Possible Relationship Between MYBL1 Alterations and Specific Primary Sites in Adenoid Cystic Carcinoma: A Clinicopathological and Molecular Study of 36 Cases

[Background] Adenoid cystic carcinoma (ACC) is a relatively rare malignant neoplasm that occurs in salivary glands and various other organs. Recent studies have revealed that a significant proportion of ACCs harbor gene alterations involving MYB or MYBL1 (mostly fusions with NFIB) in a mutually-exclusive manner. However, its clinical significance remains to be well-established. [Methods] We investigated clinicopathological and molecular features of 36 ACCs with special emphasis on the significance of MYBL1 alterations. Reverse-transcription polymerase-chain reaction (RT-PCR) and fluorescence in-situ hybridization (FISH) were performed to detect MYB/MYBL1-NFIB fusions and MYBL1 alterations, respectively.

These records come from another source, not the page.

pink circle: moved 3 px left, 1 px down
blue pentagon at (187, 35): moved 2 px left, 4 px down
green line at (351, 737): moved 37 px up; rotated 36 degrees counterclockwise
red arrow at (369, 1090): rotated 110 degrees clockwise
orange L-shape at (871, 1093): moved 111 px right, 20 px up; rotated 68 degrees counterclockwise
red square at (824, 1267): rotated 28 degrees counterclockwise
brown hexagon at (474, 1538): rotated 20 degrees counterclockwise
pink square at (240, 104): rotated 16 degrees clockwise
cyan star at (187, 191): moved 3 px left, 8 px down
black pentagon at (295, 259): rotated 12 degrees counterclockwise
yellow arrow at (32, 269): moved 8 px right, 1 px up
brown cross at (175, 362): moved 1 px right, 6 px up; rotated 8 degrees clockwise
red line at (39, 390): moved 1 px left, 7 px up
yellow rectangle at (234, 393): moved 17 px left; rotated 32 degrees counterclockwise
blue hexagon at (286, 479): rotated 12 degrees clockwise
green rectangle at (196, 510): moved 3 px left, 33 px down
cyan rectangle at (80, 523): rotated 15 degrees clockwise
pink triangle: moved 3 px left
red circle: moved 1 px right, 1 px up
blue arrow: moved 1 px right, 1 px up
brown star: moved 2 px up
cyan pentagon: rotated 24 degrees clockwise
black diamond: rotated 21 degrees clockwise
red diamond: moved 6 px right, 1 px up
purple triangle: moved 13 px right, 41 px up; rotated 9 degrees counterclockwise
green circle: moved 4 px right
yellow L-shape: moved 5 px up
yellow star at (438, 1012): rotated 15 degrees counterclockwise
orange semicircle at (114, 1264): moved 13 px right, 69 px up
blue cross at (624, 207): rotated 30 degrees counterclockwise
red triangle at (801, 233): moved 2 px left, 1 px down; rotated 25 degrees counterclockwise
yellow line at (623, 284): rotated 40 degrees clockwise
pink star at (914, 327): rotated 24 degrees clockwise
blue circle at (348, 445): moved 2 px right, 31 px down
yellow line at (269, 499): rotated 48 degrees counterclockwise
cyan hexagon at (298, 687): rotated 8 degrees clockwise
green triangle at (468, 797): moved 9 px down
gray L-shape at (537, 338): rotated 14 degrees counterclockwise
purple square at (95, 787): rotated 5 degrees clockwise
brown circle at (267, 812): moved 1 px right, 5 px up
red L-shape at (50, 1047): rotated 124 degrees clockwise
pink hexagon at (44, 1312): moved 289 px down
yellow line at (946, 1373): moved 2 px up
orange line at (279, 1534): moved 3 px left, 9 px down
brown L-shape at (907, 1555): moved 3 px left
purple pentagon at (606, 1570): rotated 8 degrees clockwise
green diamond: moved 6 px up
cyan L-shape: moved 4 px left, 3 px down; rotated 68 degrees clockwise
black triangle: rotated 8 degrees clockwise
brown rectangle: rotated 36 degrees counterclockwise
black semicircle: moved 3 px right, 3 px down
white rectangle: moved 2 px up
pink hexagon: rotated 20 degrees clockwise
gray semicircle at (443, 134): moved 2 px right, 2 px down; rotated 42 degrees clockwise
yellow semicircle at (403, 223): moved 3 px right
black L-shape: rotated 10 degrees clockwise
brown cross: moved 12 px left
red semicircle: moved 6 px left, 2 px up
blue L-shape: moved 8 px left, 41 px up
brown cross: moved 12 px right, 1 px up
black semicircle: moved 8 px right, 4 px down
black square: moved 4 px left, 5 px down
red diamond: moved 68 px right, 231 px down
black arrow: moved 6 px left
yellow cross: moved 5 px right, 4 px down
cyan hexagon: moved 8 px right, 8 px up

Immunohistochemistry was performed to evaluate MYB expression in the tumors. The results were correlated with clinicopathological profiles of the patients. [Results] RT-PCR revealed MYB-NFIB and MYBL1-NFIB fusions in 10 (27.8%) and 7 (19.4%) ACCs, respectively, in a mutually-exclusive manner. FISH for MYBL1 rearrangements was successfully performed in 11 cases, and the results were concordant with those of RT-PCR. Immunohistochemically, strong MYB expression was observed in 23 (63.9%) tumors, none of which showed MYBL1 alterations. Clinicopathologically, a trend of a better disease-specific survival was noted in patients with MYBL1 alterations than in those with MYB-NFIB fusions and/or strong MYB expression; however, the difference was not significant. Interestingly, we found tumors with MYBL1 alterations significantly frequently occurred in the mandibular regions (P = 0.012). Moreover, literature review revealed a similar tendency in a previous study. [Conclusion] Our results suggest that there are some biological or etiological differences between ACCs with MYB and MYBL1 alterations. Moreover, the frequent occurrence of MYBL1-associated ACC in the mandibular regions suggests that MYB immunohistochemistry is less useful in diagnosing ACCs arising in these regions. Further studies are warranted to verify our findings.